By election rules, the investigation shouldn’t take longer than 60 days, but in Super Crazy Kun’s case it took 80. While understandably nerve-racking, he at least took it as a sign that this wasn’t an open-and-shut case.

Finally, on 12 July the verdict came and Super Crazy Kun wasted no time tweeting it to his supporters.

▼ “The victory has been invalidated. I’m really sorry to all of you who voted in Toda City. Thank you very much. I have nothing but gratitude.”

In their rejection, the prefectural committee cited the fact that Super Crazy Kun didn’t report the “status of his household garbage” nor whether mail was being forwarded from his family’s residence in Tokyo.

When the election win was previously declared invalid, comments tended to be on the fence whether Super Crazy Kun was to blame or simply a victim of being different. Now, however, there seems to be a growing sentiment that he got a raw deal.
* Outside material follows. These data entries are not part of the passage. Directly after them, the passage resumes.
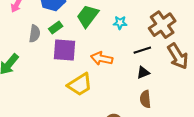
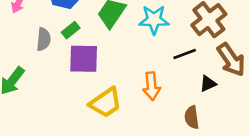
cyan star: (120, 23) -> (154, 20), size x1.6
orange arrow: (102, 58) -> (152, 86), moved, turned -105
black triangle: (143, 72) -> (208, 84), moved

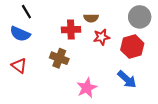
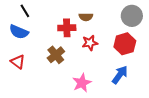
red star: (102, 37) -> (90, 43), moved
brown cross: (59, 58) -> (56, 55), turned 30
blue arrow: (127, 79) -> (120, 75), turned -96

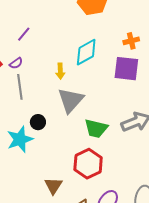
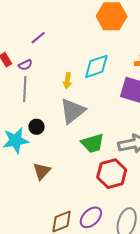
green trapezoid: (96, 128) -> (93, 143), turned -40
red hexagon: (88, 164) -> (112, 174), moved
brown triangle: (53, 186) -> (42, 171), moved

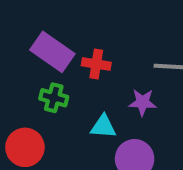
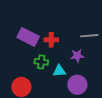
green cross: (54, 98) -> (41, 62), moved

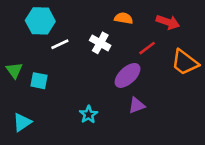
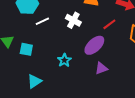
cyan star: (88, 115) -> (64, 60), moved
cyan triangle: (22, 122) -> (34, 81), moved

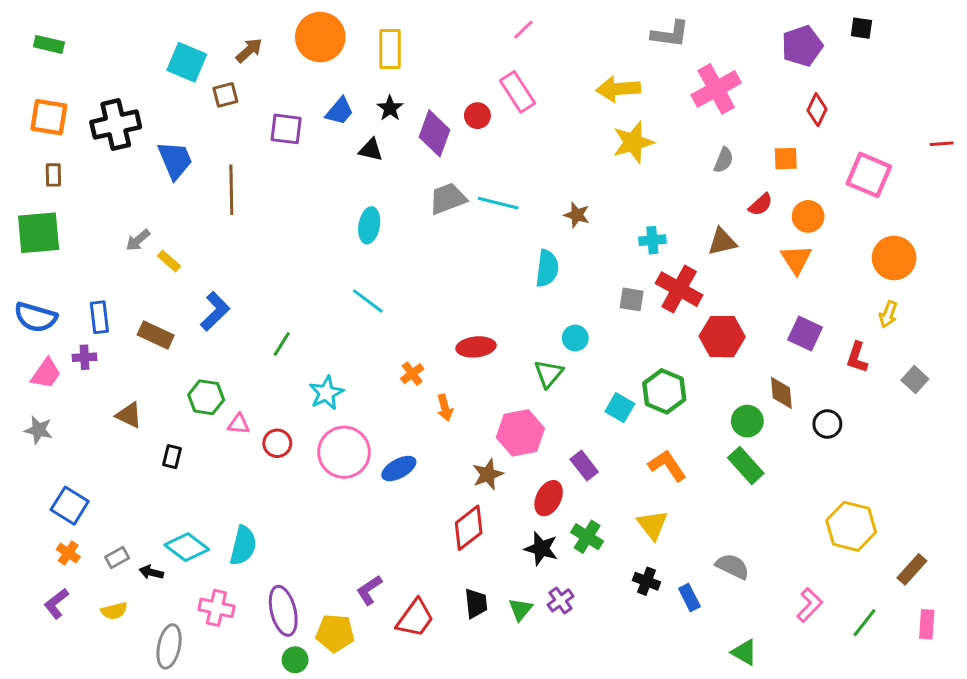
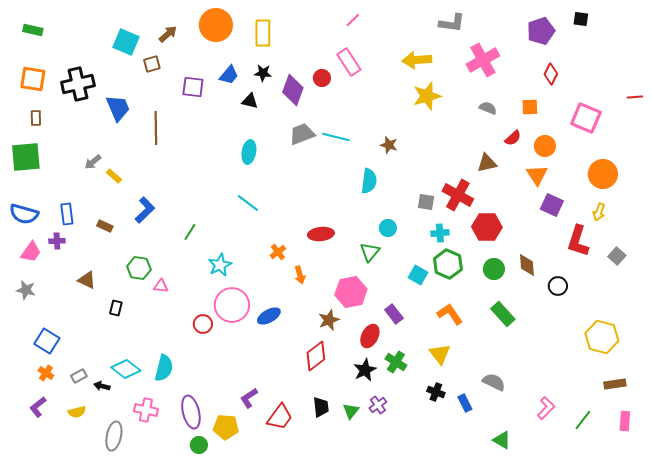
black star: (390, 108) -> (263, 73), turned -30
gray semicircle: (724, 160) -> (488, 108), turned -90
cyan cross: (652, 240) -> (440, 233), moved
purple square: (805, 334) -> (552, 205), moved
brown rectangle: (156, 335) -> (105, 226), size x0.7
red L-shape: (857, 357) -> (578, 241), size x1.5
green circle: (747, 421) -> (494, 269), moved
red circle: (277, 443) -> (203, 324), moved
yellow hexagon: (851, 526) -> (602, 337), moved
black star: (541, 549) -> (365, 370), turned 30
brown rectangle: (912, 569) -> (615, 384), turned 40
“Super Crazy Kun’s election win was invalidated? There’s a shock.”
“There’s a whole lot of other politicians who would lose their jobs if the same rules applied to them.”
“What’s the point of living there for three months anyway? Seems like it would only make it harder for him to win if he wasn’t.”
“He should just cut his losses on this one and focus on winning the next election somewhere else.”
“Why is the burden of proof on him and not the people who accused him?”
“Super Crazy Kun was backstabbed.”
“He still has my support in whatever he does next.”
“I don’t think he can come back from this…”

Super Crazy Kun plans to take his case to the Tokyo High Court on 14 July. His lawyers admit that the physical evidence supporting his life in Toda is weak, but that could probably be said of anyone living anywhere.

“You have to take a picture of where you are sleeping and keep all your receipts from the convenience store. If you do that, then you are welcome in politics,” said Super Crazy Kun, “I’m worried that the number of people who will get into politics will decrease. I don’t want young people to think that ‘politics is dirty business’ and ‘it’s useless to try.’ I will continue to fight to the people who believed in me enough to give me their vote.”

A letter from a child thanking Super Crazy Kun for signing their umbrella and wishing him luck

Having fought his way out of a troubled childhood and into the world of politics, Super Crazy Kun doesn’t seem like the type who will shy away from a challenge and will see this through to the end if he has too. And even if he fails in the upper courts, he will still probably emerge an even more battle-hardened candidate in future elections.

It’s unfortunately the life for politicians that don’t adapt to the norms of their peers and have to work twice as hard to serve their communities. It kind of makes you wonder who among us is truly super crazy.